The cowboy said, “Now, this is what you’re going to do. You are going to descend right now and land on an old airfield located at the coordinates that are being texted to this phone right now.”
“This phone—” the words bounced around in Kornev’s head, not initially making sense of the words. This phone — this phone — this phone that belonged to Tonya. Why would they be calling him on this phone? How could they be calling him on this phone, unless this phone belonged to an intelligence agency that—”
Kornev felt the bulge that had been pressing in the small of his back disappear. A coolness where the metal had once been taking its place.
The Russian turned around slowly and saw Tonya holding his gun that had been in his back waistband. The muzzle of the Glock was an inch from the bridge of his nose. The woman wasn’t smiling, but she seemed quite smug in some respect, as if she had checkmated him in a game that he hadn’t known they were playing.
She aimed the gun to Kornev’s heart.
“Put the plane on the ground,” she told him. “And I’ll take my phone back, thank you,” Kara added, holding out her free hand.
Kornev looked mad. And when he handed the phone over to her, Kara backed up a few steps to put distance between them. She raised the gun toward Kornev’s head and very carefully took her phone from his open hand.
“Now, sit back down in your chair and put on your seat belt,” she told him.

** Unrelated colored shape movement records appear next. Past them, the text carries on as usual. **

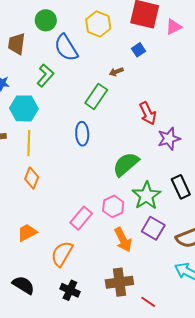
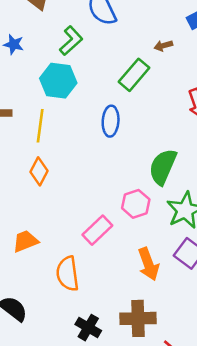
cyan hexagon: (24, 108) -> (58, 81), moved
green semicircle: (126, 164) -> (163, 167), turned -32
pink hexagon: (113, 206) -> (136, 204), moved
orange semicircle: (62, 254) -> (68, 274), turned -44
black cross: (70, 290) -> (88, 328), moved

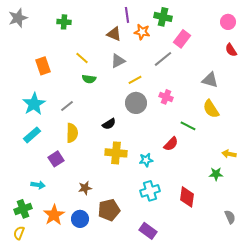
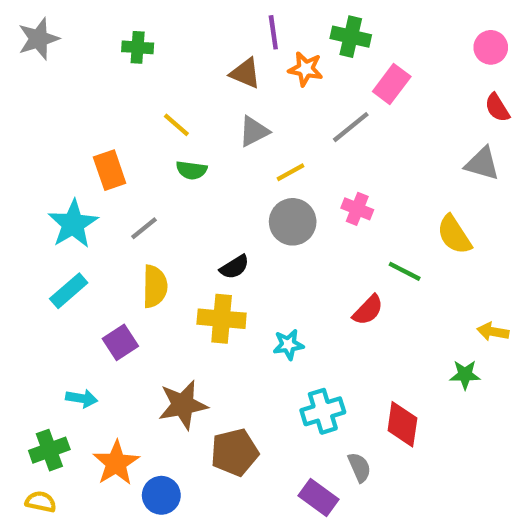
orange rectangle: (43, 66) -> (110, 170), moved
gray triangle: (210, 80) -> (482, 164), moved
yellow cross: (116, 153) -> (222, 319), moved
cyan star: (146, 160) -> (288, 345), moved
brown star: (85, 188) -> (183, 405), size x1.6
gray semicircle: (230, 217) -> (359, 467), moved
blue circle: (80, 219) -> (161, 495), moved
yellow semicircle: (19, 233) -> (41, 502), turned 80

Walking backwards, Kara kept the gun trained on the Russian until they had returned to their seats. She motioned with the gun towards Victor’s chair. The Russian sat, and Kara kept the gun on him until she heard Kornev’s five-point seat belt snap into place.
She then put her phone to her ear and addressed Marshall Hail, “Why did you call him on my phone? Why did you give me up?” Kara’s voice was seasoned with rage. However, she was whispering instead of yelling, not wanting Kornev to hear the conversation.
“I didn’t have Kornev’s phone number,” Hail said defensively.
“You could have gotten it from Pepper,” Kara shot back.
There was a hesitation on Hail’s end. Then he said in a tone of contrition, “I didn’t want you to have to—” Hail let the sentence hang in the air. Hail struggled to find the right words before speaking again.